How the Immersion Puts You in the Driver’s Seat, Regardless of your Career Roadmap
by Lindsay Petrovic, MBA ‘13 (11/19/12)
Hello everyone, my name is Lindsay Petrovic, and I am a second-year MBA / MILR student at Johnson. One of the highlights of my MBA experience thus far has been the Immersion Program. Although I’m not pursuing a career that “fits neatly” into any Immersion “box” (which is also the case of some of my peers), I felt the Immersion was an experience I would value regardless of my final career choice.
I chose the Managerial Finance Immersion because I felt it was the best fit in terms of my goals for personal and professional development.

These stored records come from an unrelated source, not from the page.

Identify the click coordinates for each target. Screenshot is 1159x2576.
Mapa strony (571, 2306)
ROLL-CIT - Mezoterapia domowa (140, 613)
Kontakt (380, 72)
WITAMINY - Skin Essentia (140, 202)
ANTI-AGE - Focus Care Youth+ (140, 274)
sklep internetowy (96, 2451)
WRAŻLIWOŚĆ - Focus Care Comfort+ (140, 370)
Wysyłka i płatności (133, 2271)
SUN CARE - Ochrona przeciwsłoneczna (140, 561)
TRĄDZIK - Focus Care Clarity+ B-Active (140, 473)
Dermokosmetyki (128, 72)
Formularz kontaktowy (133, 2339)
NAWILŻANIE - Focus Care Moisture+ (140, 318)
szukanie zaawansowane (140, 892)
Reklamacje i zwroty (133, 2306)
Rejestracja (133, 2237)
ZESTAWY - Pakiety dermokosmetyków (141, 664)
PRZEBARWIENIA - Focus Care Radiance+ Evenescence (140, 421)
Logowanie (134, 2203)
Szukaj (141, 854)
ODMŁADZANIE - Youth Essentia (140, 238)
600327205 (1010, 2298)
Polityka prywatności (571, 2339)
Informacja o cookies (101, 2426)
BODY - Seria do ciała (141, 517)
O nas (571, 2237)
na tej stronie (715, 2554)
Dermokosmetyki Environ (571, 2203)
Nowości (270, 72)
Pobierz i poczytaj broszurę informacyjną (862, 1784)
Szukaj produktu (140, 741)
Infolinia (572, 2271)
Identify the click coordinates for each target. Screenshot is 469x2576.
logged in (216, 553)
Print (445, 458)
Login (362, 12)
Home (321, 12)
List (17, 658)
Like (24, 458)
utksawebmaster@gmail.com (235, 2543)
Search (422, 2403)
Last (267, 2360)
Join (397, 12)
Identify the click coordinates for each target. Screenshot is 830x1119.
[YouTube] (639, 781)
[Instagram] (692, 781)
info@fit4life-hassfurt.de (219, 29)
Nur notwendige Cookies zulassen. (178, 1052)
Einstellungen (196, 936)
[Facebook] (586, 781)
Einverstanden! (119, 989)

I needed technical skills in modeling, and more experience understanding how finance departments work and how companies think about the financial value of projects and companies. I also wanted my classroom experience to be complemented with real-world exposure.
In terms of classroom learning, I took courses in accounting, valuations, and corporate financial policy, which strengthened my understanding of the pillars of how finance departments think about strategy. This is a necessary foundation for anyone pursuing a career in business. The highlights of the immersion, however, were in learning through real-world exposure in the immersion practicum. The practicum consisted of two pieces: (1) A four-day trek to NYC, in which we visited six companies and talked to executives within the corporate finance division (including an hour–long meeting with the CFO of Air Products, Paul Huck!), and (2) Weekly executive guest lectures on-campus.
During the trek, we visited Air Products, Merck, IBM, JP Morgan, E & Y, and American Express. In addition to hearing the experiences of many tenured executives, we were given the opportunity to work through some of the real problems and strategies the companies faced. It also gave us great exposure to how the companies operated, and what their company cultures were like (a great help during recruiting!).
Similarly, during our weekly guest lectures, executives (and Johnson alums) visited us to share their view on how to be successful within finance and within our general career paths. We had the pleasure of meeting the CFO of Procter & Gamble, and we actually went through a valuation of one of their brands with him, and discussed how the brand divestiture fit into the company’s larger strategy.
Overall, the immersion was a great experience, and it gave me deep knowledge in finance. The program also exemplified the learning style of Johnson: a collaborative mix of classroom and real-life business experiences.